▸ **Exercise**: Search each line below for "para", then return the lines where it appears.

▸ **Material for this exercise**:
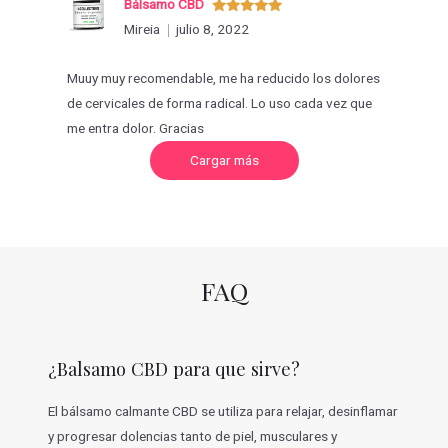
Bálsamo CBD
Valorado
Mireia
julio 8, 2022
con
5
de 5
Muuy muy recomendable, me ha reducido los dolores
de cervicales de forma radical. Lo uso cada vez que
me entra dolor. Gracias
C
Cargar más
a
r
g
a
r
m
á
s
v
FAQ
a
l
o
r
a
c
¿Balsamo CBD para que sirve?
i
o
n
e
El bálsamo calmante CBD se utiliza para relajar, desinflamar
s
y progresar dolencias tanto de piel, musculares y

--

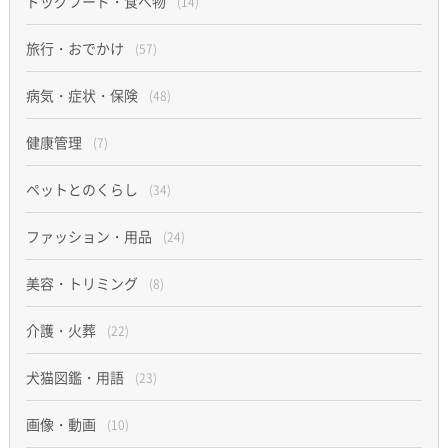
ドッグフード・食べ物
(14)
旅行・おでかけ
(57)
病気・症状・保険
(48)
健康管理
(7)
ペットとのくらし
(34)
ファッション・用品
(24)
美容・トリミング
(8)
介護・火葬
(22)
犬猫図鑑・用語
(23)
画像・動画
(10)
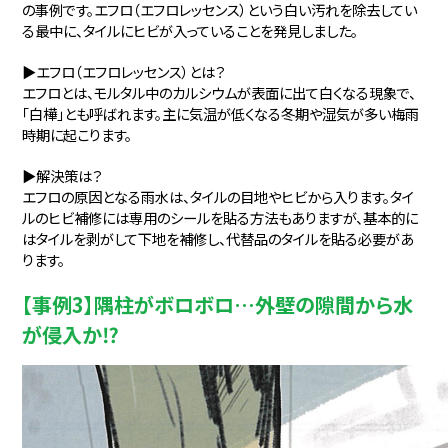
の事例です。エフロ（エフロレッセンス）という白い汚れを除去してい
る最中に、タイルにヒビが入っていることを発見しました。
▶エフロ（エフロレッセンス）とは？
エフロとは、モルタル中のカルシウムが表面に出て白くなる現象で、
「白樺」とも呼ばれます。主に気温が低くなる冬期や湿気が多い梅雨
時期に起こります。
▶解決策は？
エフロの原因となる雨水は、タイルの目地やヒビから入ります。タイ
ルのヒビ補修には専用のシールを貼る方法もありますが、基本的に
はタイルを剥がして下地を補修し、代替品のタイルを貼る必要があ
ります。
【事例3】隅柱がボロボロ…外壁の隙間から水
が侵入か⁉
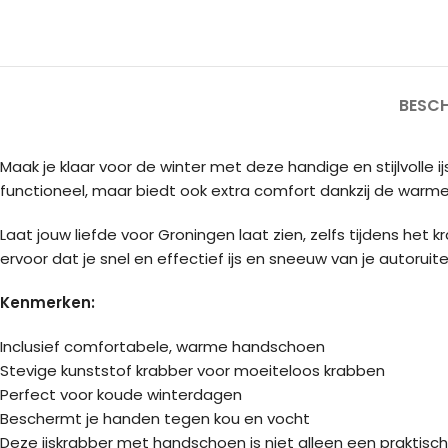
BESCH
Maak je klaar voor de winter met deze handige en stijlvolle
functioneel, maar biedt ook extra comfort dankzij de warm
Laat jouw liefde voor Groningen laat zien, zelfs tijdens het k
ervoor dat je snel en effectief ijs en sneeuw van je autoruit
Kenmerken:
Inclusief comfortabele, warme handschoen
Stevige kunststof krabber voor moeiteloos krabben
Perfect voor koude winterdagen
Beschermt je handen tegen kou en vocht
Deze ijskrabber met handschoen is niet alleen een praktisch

▸ **Written reply**:
¿Balsamo CBD para que sirve?
El bálsamo calmante CBD se utiliza para relajar, desinflamar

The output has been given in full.